The suffix tree is arguably the most fundamental data structure on strings: introduced by Weiner (SWAT 1973) and McCreight (JACM 1976), it allows solving a myriad of computational problems on strings in linear time. Motivated by its large space usage, subsequent research focused first on reducing its size by a constant factor via Suffix Arrays, and later on reaching space proportional to the size of the compressed string. Modern compressed indexes, such as the $r$-index (Gagie et al., SODA 2018), fit in space proportional to $r$, the number of runs in the Burrows-Wheeler transform (a strong and universal repetitiveness measure). These advances, however, came with a price: while modern compressed indexes boast optimal bounds in the RAM model, they are often orders of magnitude slower than uncompressed counterparts in practice due to catastrophic cache locality. This reality gap highlights that Big-O complexity in the RAM model has become a misleading predictor of real-world performance, leaving a critical question unanswered: can we design compressed indexes that are efficient in the I/O model of computation? We answer this in the affirmative by introducing a new Suffix Array sampling technique based on particular path decompositions of the suffix tree. We prove that sorting the suffix tree leaves by specific priority functions induces a decomposition where the number of distinct paths (each corresponding to a string suffix) is bounded by $r$. This allows us to solve indexed pattern matching efficiently in the I/O model using a Suffix Array sample of size at most $r$, strictly improving upon the (tight) $2r$ bound of Suffixient Arrays, another recent compressed Suffix Array sampling technique.

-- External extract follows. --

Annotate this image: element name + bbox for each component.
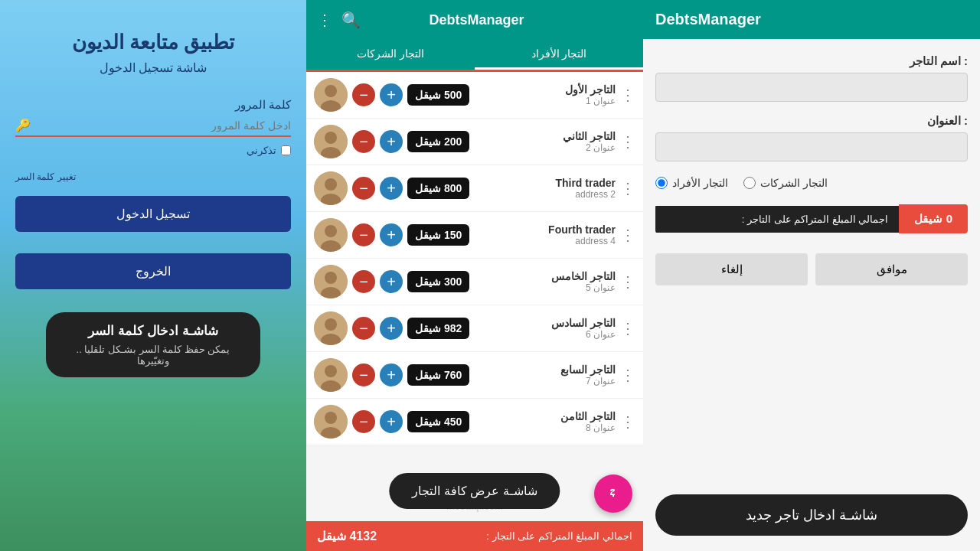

翻译：后缀树无疑是字符串处理中最基础的数据结构：由Weiner（SWAT 1973）和McCreight（JACM 1976）提出，它使得大量字符串计算问题能在线性时间内得以解决。鉴于其巨大的空间占用，后续研究首先通过后缀数组将其规模压缩常数倍，继而追求达到与压缩后字符串规模成正比的空间占用。现代压缩索引（如$r$-index，Gagie等人，SODA 2018）可适配于与$r$成正比的空间，其中$r$表示Burrows-Wheeler变换中的游程数（这是一种强效且普适的重复性度量）。然而，这些进步伴随着代价：虽然现代压缩索引在RAM模型中具备最优边界，但由于灾难性的缓存局部性，其实际运行速度往往比未压缩版本慢数个数量级。这种现实差距表明，RAM模型中的大O复杂度已成为预测实际性能的误导性指标，并留下一个亟待解决的关键问题：能否设计在I/O计算模型中高效的压缩索引？我们通过引入一种基于后缀树特定路径分解的新型后缀数组采样技术，对此问题给出肯定回答。我们证明，按照特定优先级函数对后缀树叶节点排序会诱导出一种分解，其中不同路径（每条对应一个字符串后缀）的数量受$r$限制。这使我们能够在I/O模型中利用规模不超过$r$的后缀数组样本高效解决索引模式匹配问题，严格超越了另一种近期压缩后缀数组采样技术——Suffixient Arrays所达到的（紧致的）$2r$边界。